The start of this reaction is easy to detect because there is a significant release of gas; or let it continue for a relatively short period of time, of the order of 2 to 5 minutes. The beads thus treated are then removed from the previous solution and washed thoroughly until the rinsing water is clear. They are then provided with seeds of nickel grains firmly anchored. Then, the beads are subjected to a second reduction phase in a 10 g / l solution. of soda, in which an aqueous solution containing 110 g / l is added dropwise. sodium hypophosphite until the reaction, which always results in gas evolution, slows down. This signals the end of the rejection of nickel by the beads
During this second operation of reduction of the nickel ions by the hypophosphite, there is a controlled precipitation of metallic nickel from the ions initially absorbed by the beads during their phase of immersion in acid medium, and now released in alkaline medium. ; this deposit is then firmly anchored on the nickel seeds originating from the previous reduction with sodium borohydride.

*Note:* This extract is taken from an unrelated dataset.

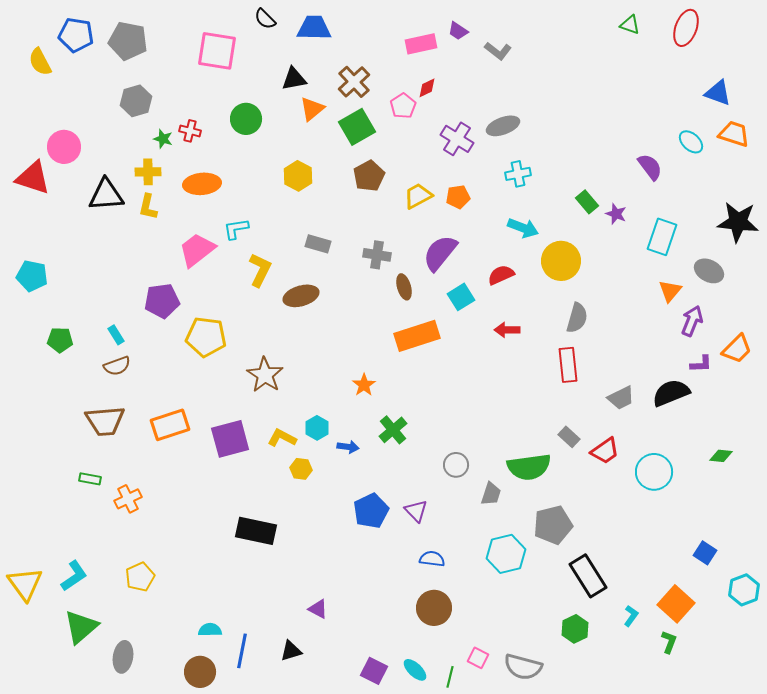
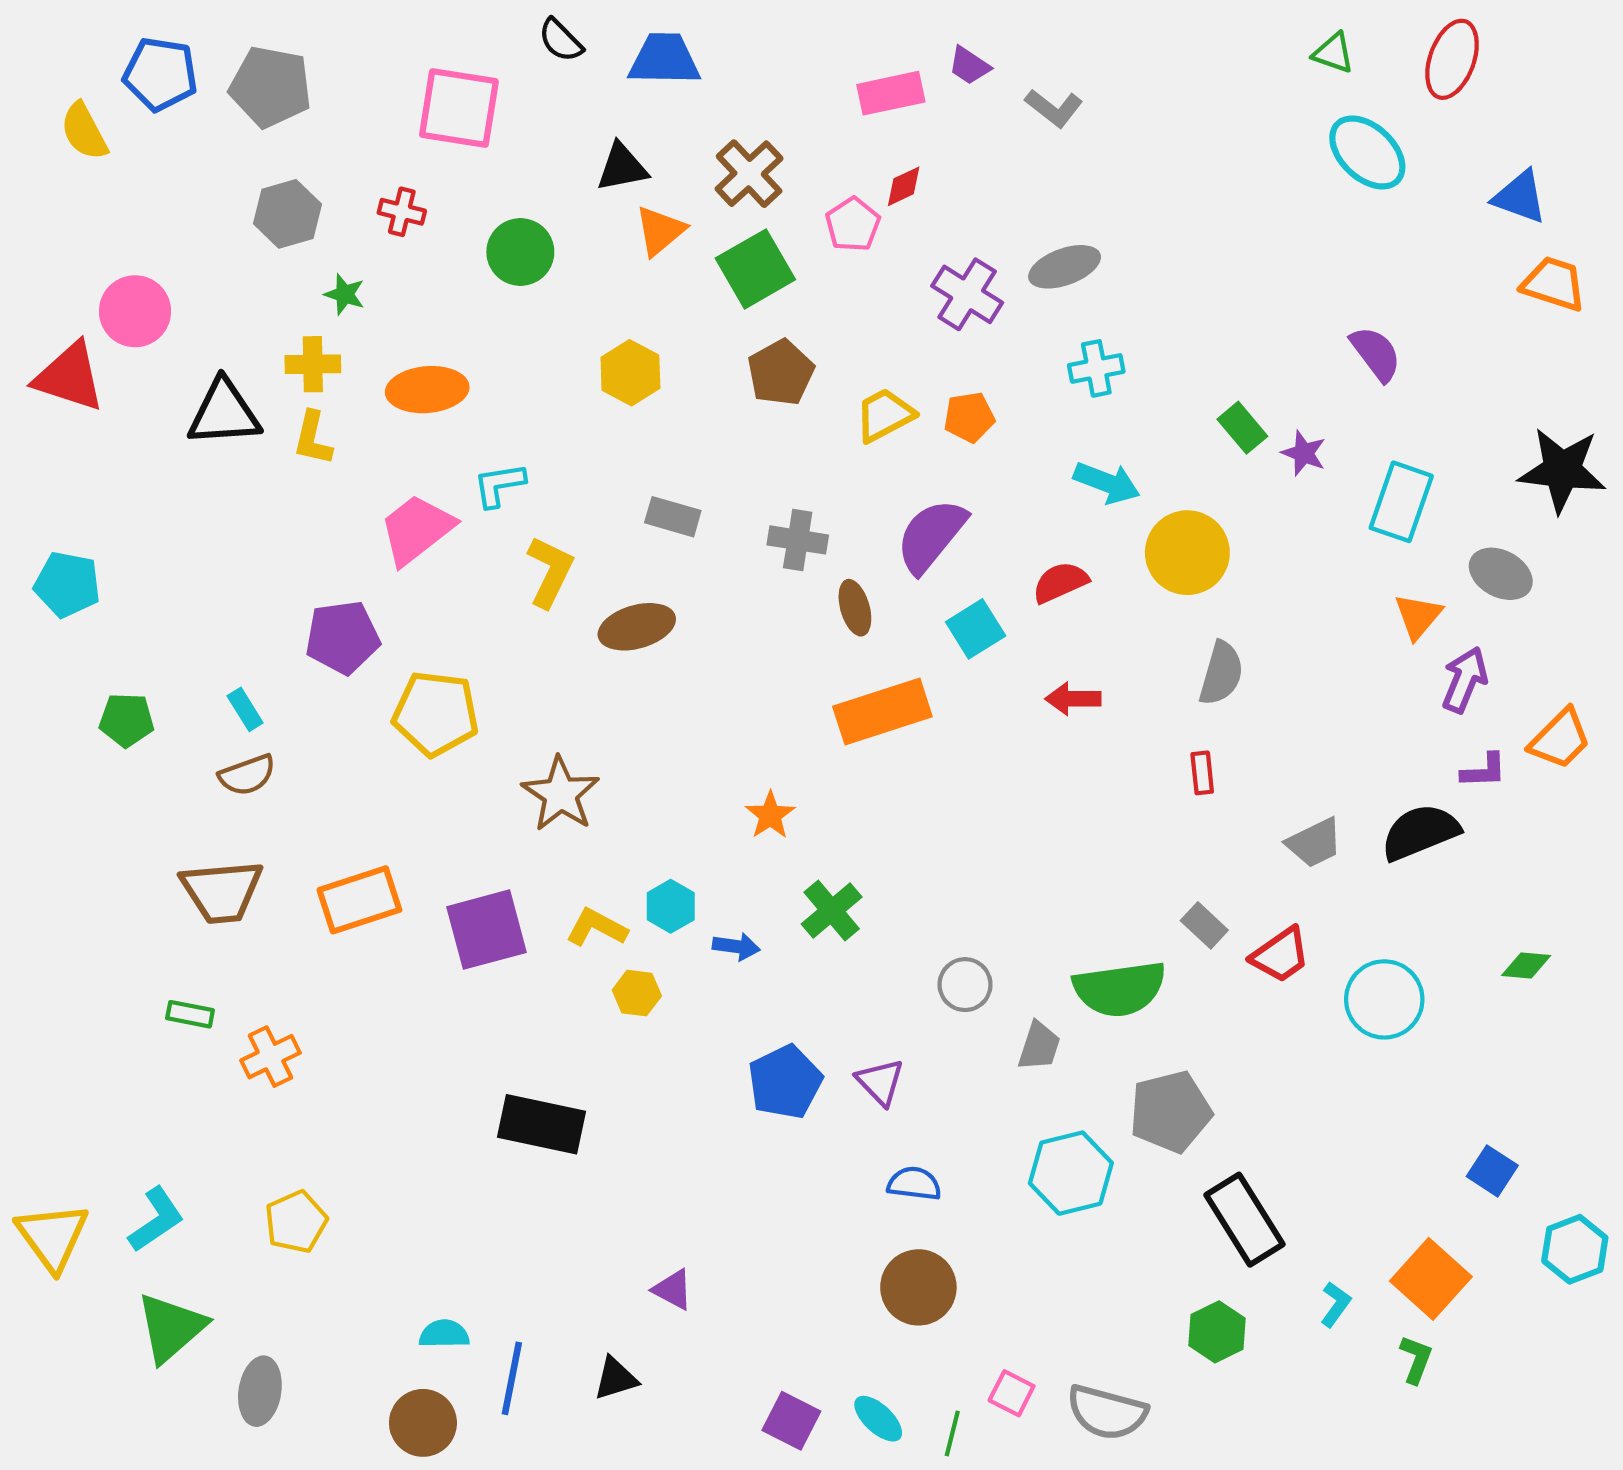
red cross: (190, 131) -> (402, 212), moved
cyan ellipse: (691, 142) -> (1367, 152), moved, size x1.5
red rectangle: (568, 365) -> (1202, 773), size x0.6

In order to increase the thickness of the nickel layer on the beads, the above solution is slowly heated, while slowly adding a commercial acidic or recovery chemical nickel solution as described above.

The pH of the solution decreases rapidly. The nickel deposition is continued until the thickness planned for the layer is reached.

The phenomenon of reduction of nickel ions respectively by sodium borohydride, then by sodium hypophosphite, occurring as soon as they are released in an alkaline medium, therefore even inside the pores of the polystyrene beads, it follows that the deposition of metallic nickel is partially formed inside the balls and therefore the bonding of the nickel layer is very greatly improved compared to a conventional metallization.

In the previous example, it can be seen that for a layer of nickel 2.5 microns thick, 1 micron of this layer is located inside the ball.

It will be noted the advantage of the combination of the two successive reductions of nickel ions by sodium borohydride and by sodium hypophosphite, the first9 difficult to control in its duration allowing the formation of metallic nickel well anchored in the deep sites of the beads of polystyrene, the second, easy to control, but being able to give rise to a deposit of nickel only on an already conductive surface, obtained by the prior reduction of the nickel ions by sodium borohydride.

Claims (4)

1. Method for metallizing non-conductive particles, such as macroporous crosslinked polystyrene beads, of the type resulting from the immersion of the latter in an acidic nickel chemical bath known per se, then reduction of the nickel ions, released in an alkaline medium , with a sodium borohydride solution, characterized in that this reduction is interrupted after a relatively short period of time, of the order of 2.5 minutes, that the beads thus treated are recovered, then washed and subjected to a new easily controllable reduction phase, in an alkaline medium, using a slowly added aqueous solution of 110 g / l. of sodium hypophosphite, until the gas evolution accompanying the reduction slows down, the thickness of metallic nickel thus obtained being increased by heating the previous bath and gradual addition of an acidic commercial chemical nickel solution. 2. A method of metallizing non-conductive particles according to claim1, characterized in that the acidic chemical nickel solution used to increase the thickness of the nickel layer at the end of the process consists of a bath for recovering an acidic solution chemical nickel plating used for metal parts. 3. A method of metallizing non-conductive particles according to claim 1, characterized in that the macroporous cross-linked polystyrene beads are partially sulfcnées. 4. A method of metallizing non-conductive particles according to claim 1, characterized in that the beads are completely sulfonated.